Task directions »
Report, in full, each line of the material below in which the string "برنامج" occurs.

[[ Data for analysis open ]]

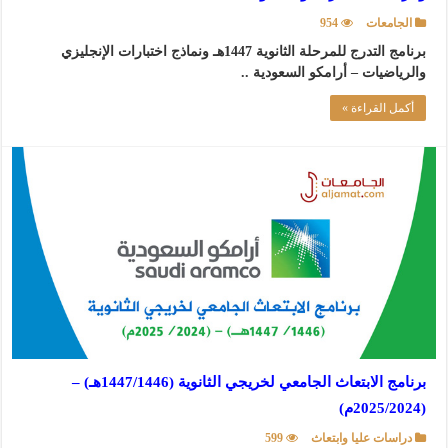
الجامعات
954
برنامج التدرج للمرحلة الثانوية 1447هـ ونماذج اختبارات الإنجليزي
والرياضيات – أرامكو السعودية ..
أكمل القراءة »
برنامج الابتعاث الجامعي لخريجي الثانوية (1447/1446هـ) –
(2025/2024م)
دراسات عليا وابتعاث
599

[[ Data for analysis closed ]]

Output below »
برنامج التدرج للمرحلة الثانوية 1447هـ ونماذج اختبارات الإنجليزي
برنامج الابتعاث الجامعي لخريجي الثانوية (1447/1446هـ) –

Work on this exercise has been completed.